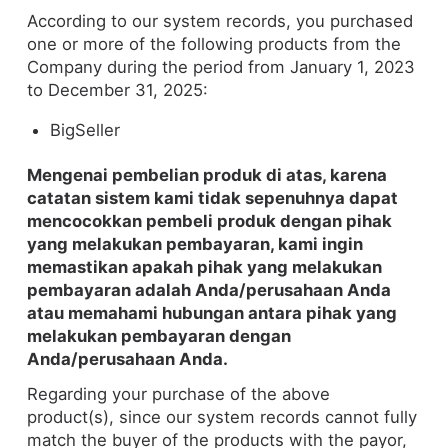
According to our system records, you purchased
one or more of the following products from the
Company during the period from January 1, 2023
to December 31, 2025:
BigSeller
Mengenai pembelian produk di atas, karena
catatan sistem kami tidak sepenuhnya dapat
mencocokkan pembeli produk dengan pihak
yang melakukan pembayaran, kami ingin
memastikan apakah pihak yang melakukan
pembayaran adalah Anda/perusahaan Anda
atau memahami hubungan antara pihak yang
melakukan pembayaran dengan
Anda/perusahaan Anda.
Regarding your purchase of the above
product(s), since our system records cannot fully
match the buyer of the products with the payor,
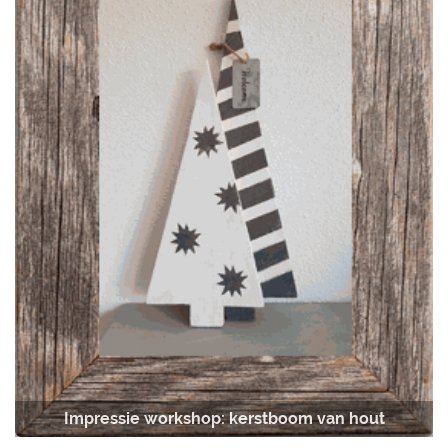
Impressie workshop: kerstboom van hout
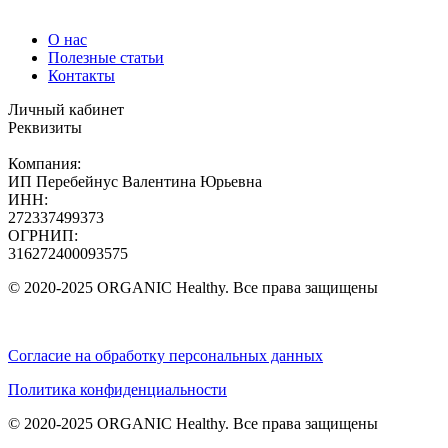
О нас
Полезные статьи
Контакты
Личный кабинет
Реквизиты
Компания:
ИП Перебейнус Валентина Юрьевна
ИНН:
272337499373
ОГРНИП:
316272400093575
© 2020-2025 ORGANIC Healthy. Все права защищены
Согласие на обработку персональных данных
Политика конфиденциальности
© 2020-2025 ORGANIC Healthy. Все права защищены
+ + +
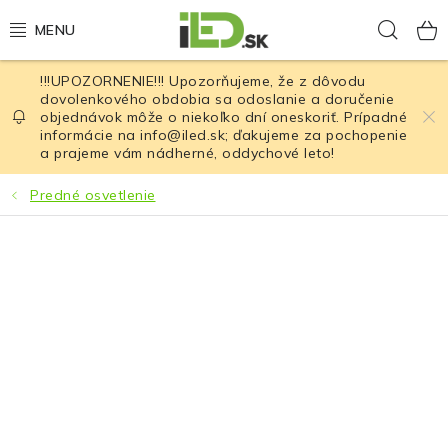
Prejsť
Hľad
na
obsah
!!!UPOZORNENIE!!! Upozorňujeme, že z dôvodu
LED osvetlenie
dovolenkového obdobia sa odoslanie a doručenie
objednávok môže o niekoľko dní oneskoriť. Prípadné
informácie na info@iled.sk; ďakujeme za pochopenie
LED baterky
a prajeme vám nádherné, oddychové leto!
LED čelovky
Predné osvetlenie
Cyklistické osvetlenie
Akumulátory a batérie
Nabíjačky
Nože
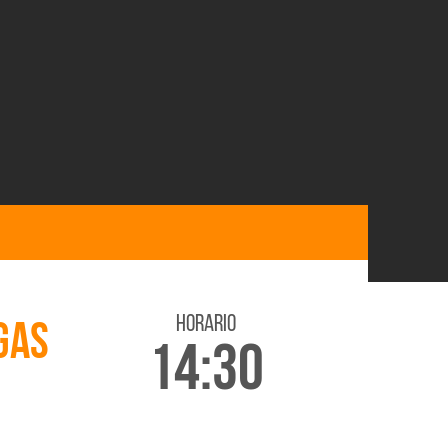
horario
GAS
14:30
+ + +
PROBLEM STATEMENT: Produce a word-for-word copy of everything above from the line holding "According to our" down to the line holding "yang melakukan pembayaran, kami ingin", with both of those lines kept.

WRITTEN ANSWER:
According to our system records, you purchased
one or more of the following products from the
Company during the period from January 1, 2023
to December 31, 2025:
BigSeller
Mengenai pembelian produk di atas, karena
catatan sistem kami tidak sepenuhnya dapat
mencocokkan pembeli produk dengan pihak
yang melakukan pembayaran, kami ingin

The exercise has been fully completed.